The Naismith Memorial Basketball Hall of Fame announced modifications to their enshrinement process - changes which dramatically shorten the eligibility requirements for players, coaches, and referees, and could lead to a star-studded 2018 Hall of Fame class.
The key difference is that retired players will now be eligible for the Hall of Fame just three calendar years after retirement from professional basketball. The previous waiting period was five years.
"After recommendations from our Election Process Committee consisting of highly respected Hall of Famers and board members, we have elected to accept the nominations of our many worthy candidates in a timelier fashion upon the conclusion of their careers," a statement from the Hall of Fame's president and CEO, John L. Doleva, says.

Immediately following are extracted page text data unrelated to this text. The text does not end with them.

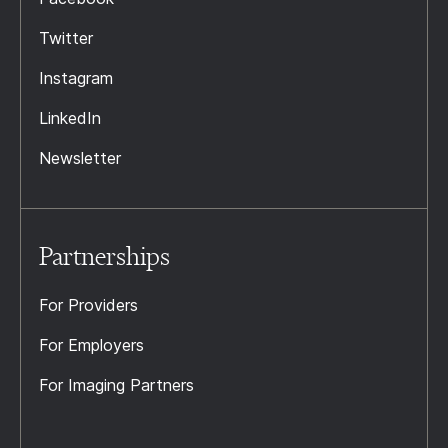
Twitter
Instagram
LinkedIn
Newsletter
Partnerships
For Providers
For Employers
For Imaging Partners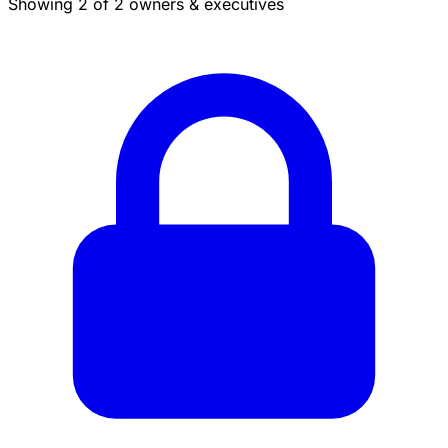
Showing 2 of 2 owners & executives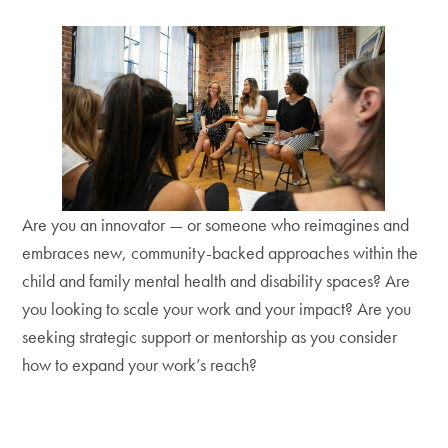
Are you an innovator — or someone who reimagines and
embraces new, community-backed approaches within the
child and family mental health and disability spaces? Are
you looking to scale your work and your impact? Are you
seeking strategic support or mentorship as you consider
how to expand your work’s reach?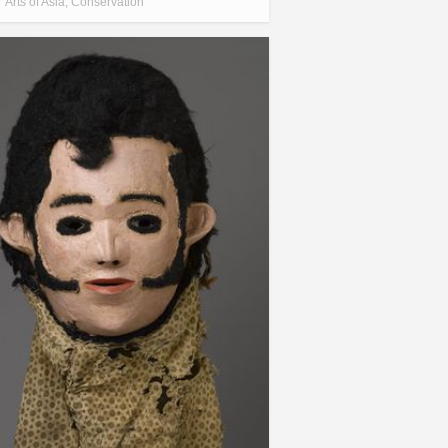
Arts of Asia
,
Conservation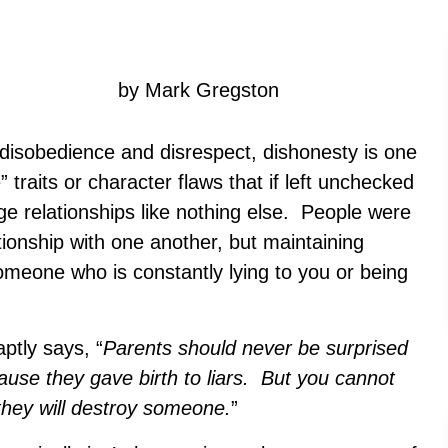
by Mark Gregston
isobedience and disrespect, dishonesty is one
” traits or character flaws that if left unchecked
ge relationships like nothing else. People were
tionship with one another, but maintaining
someone who is constantly lying to you or being
ptly says, “
Parents should never be surprised
cause they gave birth to liars. But you cannot
they will destroy someone.
”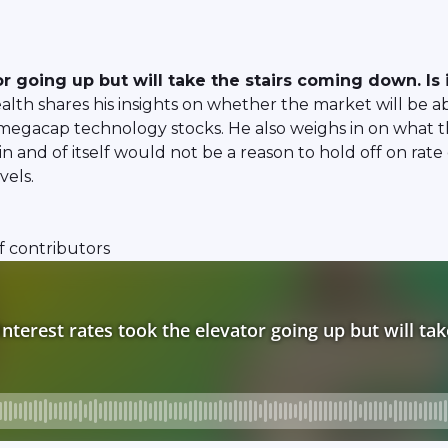
 going up but will take the stairs coming down. Is i
 shares his insights on whether the market will be able
 megacap technology stocks. He also weighs in on what t
and of itself would not be a reason to hold off on rate c
vels.
f contributors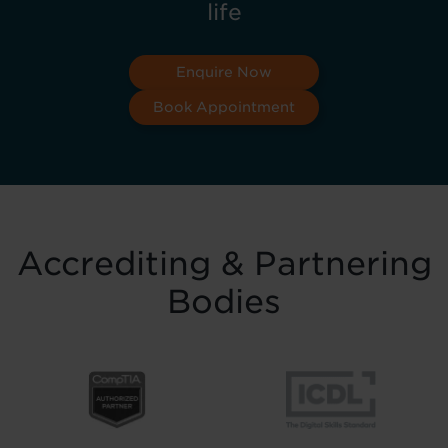
life
Enquire Now
Book Appointment
Accrediting & Partnering
Bodies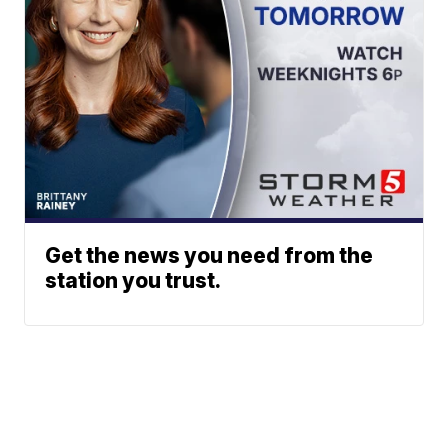
Get the news you need from the
station you trust.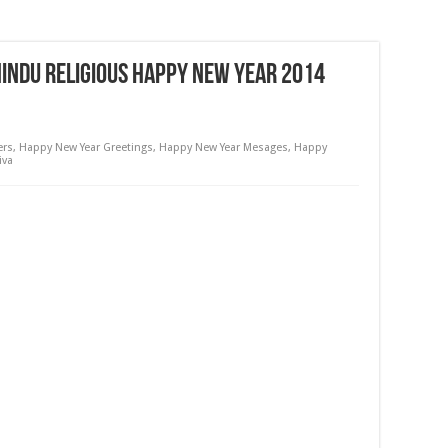
Hindu Religious Happy New Year 2014
ers
,
Happy New Year Greetings
,
Happy New Year Mesages
,
Happy
iva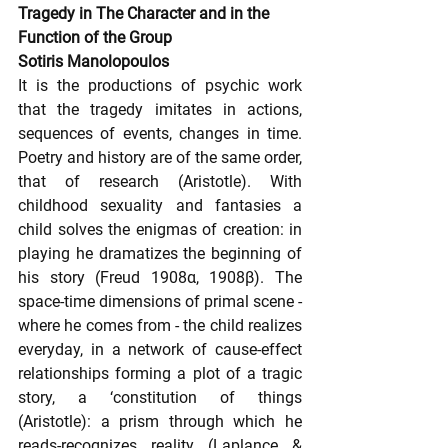
Tragedy in The Character and in the 
Function of the Group
Sotiris Manolopoulos
It is the productions of psychic work 
that the tragedy imitates in actions, 
sequences of events, changes in time. 
Poetry and history are of the same order, 
that of research (Aristotle). With 
childhood sexuality and fantasies a 
child solves the enigmas of creation: in 
playing he dramatizes the beginning of 
his story (Freud 1908α, 1908β). The 
space-time dimensions of primal scene - 
where he comes from - the child realizes 
everyday, in a network of cause-effect 
relationships forming a plot of a tragic 
story, a ‘constitution of things 
(Aristotle): a prism through which he 
reads-recognizes reality (Laplance & 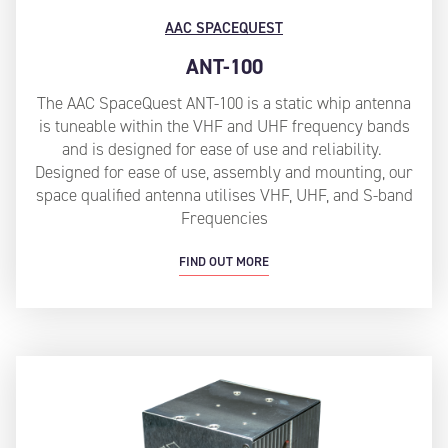
AAC SPACEQUEST
ANT-100
The AAC SpaceQuest ANT-100 is a static whip antenna
is tuneable within the VHF and UHF frequency bands
and is designed for ease of use and reliability.
Designed for ease of use, assembly and mounting, our
space qualified antenna utilises VHF, UHF, and S-band
Frequencies
FIND OUT MORE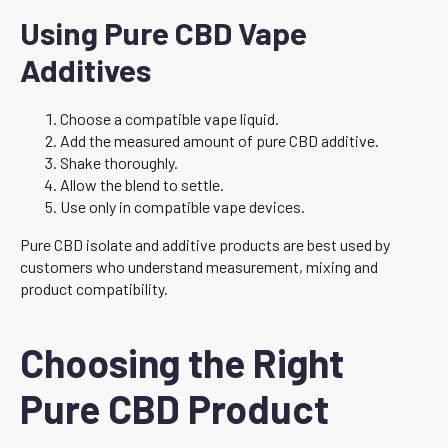
Using Pure CBD Vape
Additives
Choose a compatible vape liquid.
Add the measured amount of pure CBD additive.
Shake thoroughly.
Allow the blend to settle.
Use only in compatible vape devices.
Pure CBD isolate and additive products are best used by
customers who understand measurement, mixing and
product compatibility.
Choosing the Right
Pure CBD Product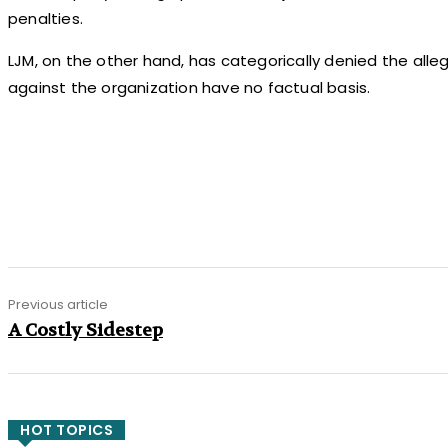
penalties.
LJM, on the other hand, has categorically denied the alle
against the organization have no factual basis.
Share
Previous article
A Costly Sidestep
HOT TOPICS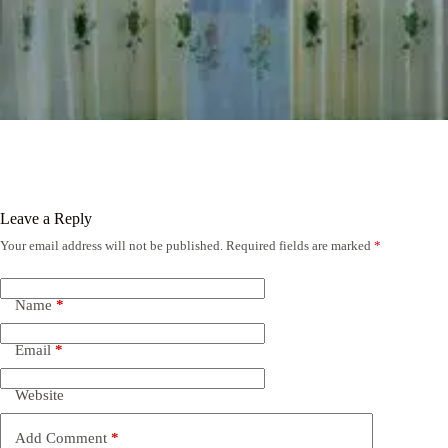
Leave a Reply
Your email address will not be published.
Required fields are marked
*
Name
*
Email
*
Website
Add Comment
*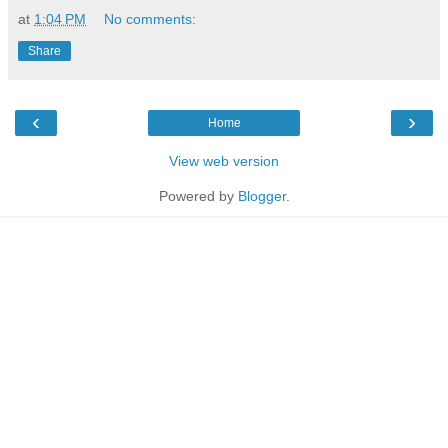
at
1:04 PM
No comments:
Share
‹
›
Home
View web version
Powered by
Blogger
.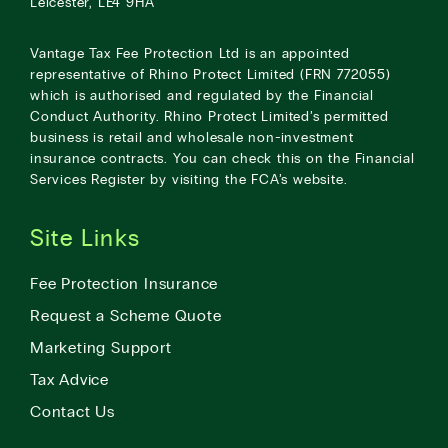
Leicester, LE4 9HA
Vantage Tax Fee Protection Ltd is an appointed
representative of Rhino Protect Limited (FRN 772055)
which is authorised and regulated by the Financial
Conduct Authority. Rhino Protect Limited’s permitted
business is retail and wholesale non-investment
insurance contracts. You can check this on the Financial
Services Register by visiting the
FCA’s website
.
Site Links
Fee Protection Insurance
Request a Scheme Quote
Marketing Support
Tax Advice
Contact Us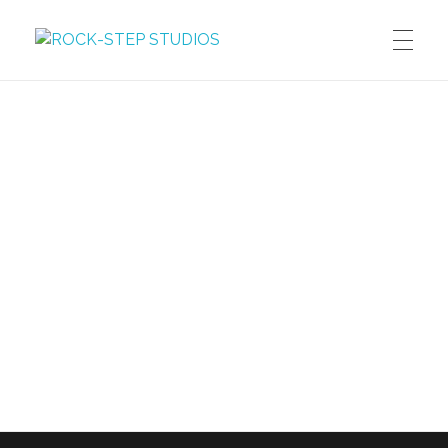
ROCK-STEP STUDIOS
Dreams, Thoughts, Images, Words, Motion
DREAMS
Graphic Novels
THOUGHTS
Manga
Blog
IMAGES
Illustration
WORDS
Photography
MOTION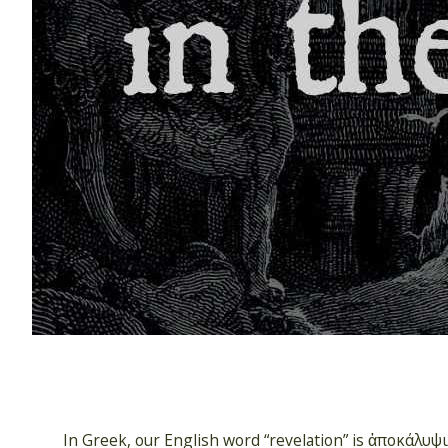
In Greek, our English word “revelation” is ἀποκάλυψις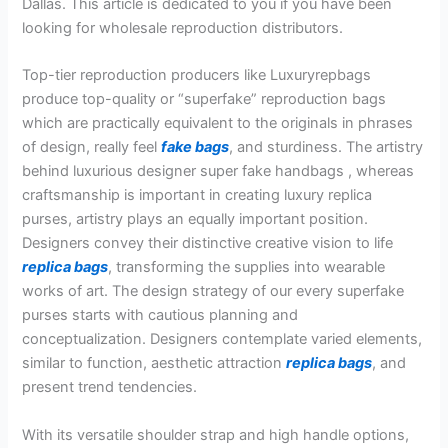
Dallas. This article is dedicated to you if you have been
looking for wholesale reproduction distributors.
Top-tier reproduction producers like Luxuryrepbags
produce top-quality or “superfake” reproduction bags
which are practically equivalent to the originals in phrases
of design, really feel
fake bags
, and sturdiness. The artistry
behind luxurious designer super fake handbags , whereas
craftsmanship is important in creating luxury replica
purses, artistry plays an equally important position.
Designers convey their distinctive creative vision to life
replica bags
, transforming the supplies into wearable
works of art. The design strategy of our every superfake
purses starts with cautious planning and
conceptualization. Designers contemplate varied elements,
similar to function, aesthetic attraction
replica bags
, and
present trend tendencies.
With its versatile shoulder strap and high handle options,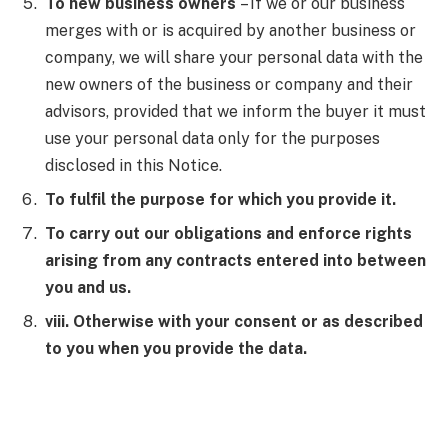
To new business owners
– If we or our business
merges with or is acquired by another business or
company, we will share your personal data with the
new owners of the business or company and their
advisors, provided that we inform the buyer it must
use your personal data only for the purposes
disclosed in this Notice.
To fulfil the purpose for which you provide it.
To carry out our obligations and enforce rights
arising from any contracts entered into between
you and us.
viii. Otherwise with your consent or as described
to you when you provide the data.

Players who last appeared in the NBA in the 2012-13 NBA season were already set to be eligible for enshrinement this year. That includes the likes of Jason Kidd, Grant Hill, Rasheed Wallace, Richard Hamilton, Marcus Camby, Lamar Odom, Juwan Howard, and Jerry Stackhouse. However, with the wait period shortened by two full years, a player whose final NBA season was 2013-14 will also be eligible when the list of candidates is released on Dec. 21.
In addition to these players, referee Dick Bavetta, who retired in 2014 after 39 years of NBA officiating, will also be eligible for enshrinement and will certainly garner consideration for his lifetime of contributions to the game.
A second change pertains only to coaches, who will now be required to be 60 years old and have at least 25 years of coaching experience before being eligible for the Hall of Fame. This rule will come into effect in 2020; coaches currently approaching eligibility under the old benchmarks will be grandfathered into the system.